Task goal
Exact reproduction required: the lines below from the line with "者來說就是一件令人遺憾的是，未來 GoPro 或許就不" to the line with "糕，甚至為了刺激銷售量，旗艦產品 Hero 6 Black 還", both ends included, and no others.

Material for the task

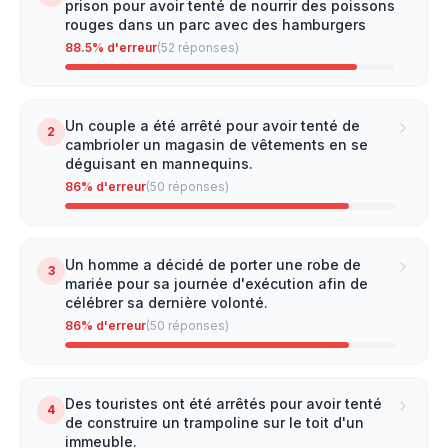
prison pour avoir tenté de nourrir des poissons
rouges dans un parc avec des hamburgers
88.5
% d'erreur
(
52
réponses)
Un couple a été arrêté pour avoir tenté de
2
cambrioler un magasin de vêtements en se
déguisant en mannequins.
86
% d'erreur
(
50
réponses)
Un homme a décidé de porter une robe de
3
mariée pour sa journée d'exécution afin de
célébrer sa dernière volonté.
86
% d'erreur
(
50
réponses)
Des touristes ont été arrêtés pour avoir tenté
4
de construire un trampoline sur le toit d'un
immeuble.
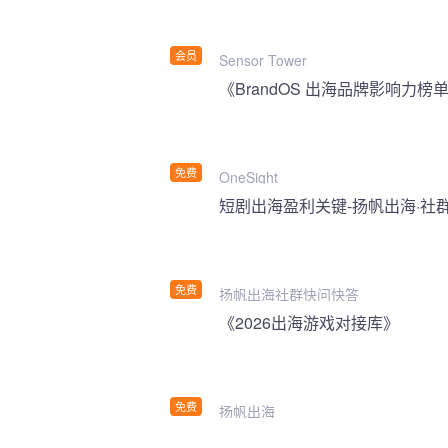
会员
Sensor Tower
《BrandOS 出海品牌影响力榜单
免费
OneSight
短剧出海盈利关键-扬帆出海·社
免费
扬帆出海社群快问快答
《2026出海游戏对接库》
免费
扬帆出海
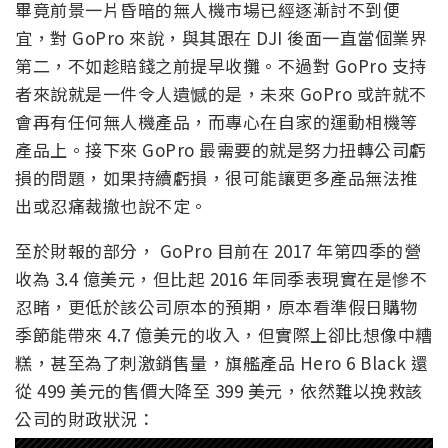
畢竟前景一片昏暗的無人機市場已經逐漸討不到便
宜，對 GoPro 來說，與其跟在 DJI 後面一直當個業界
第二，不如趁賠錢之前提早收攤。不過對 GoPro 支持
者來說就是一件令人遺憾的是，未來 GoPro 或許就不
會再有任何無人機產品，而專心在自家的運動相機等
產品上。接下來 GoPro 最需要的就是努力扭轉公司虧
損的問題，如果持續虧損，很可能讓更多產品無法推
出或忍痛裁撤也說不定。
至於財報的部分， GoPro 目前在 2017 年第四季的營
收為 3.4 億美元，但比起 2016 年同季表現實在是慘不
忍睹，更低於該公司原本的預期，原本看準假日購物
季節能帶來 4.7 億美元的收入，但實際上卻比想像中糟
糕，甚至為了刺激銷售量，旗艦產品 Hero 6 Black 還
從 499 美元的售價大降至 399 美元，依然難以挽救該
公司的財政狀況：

Response to this exercise
者來說就是一件令人遺憾的是，未來 GoPro 或許就不
會再有任何無人機產品，而專心在自家的運動相機等
產品上。接下來 GoPro 最需要的就是努力扭轉公司虧
損的問題，如果持續虧損，很可能讓更多產品無法推
出或忍痛裁撤也說不定。
至於財報的部分， GoPro 目前在 2017 年第四季的營
收為 3.4 億美元，但比起 2016 年同季表現實在是慘不
忍睹，更低於該公司原本的預期，原本看準假日購物
季節能帶來 4.7 億美元的收入，但實際上卻比想像中糟
糕，甚至為了刺激銷售量，旗艦產品 Hero 6 Black 還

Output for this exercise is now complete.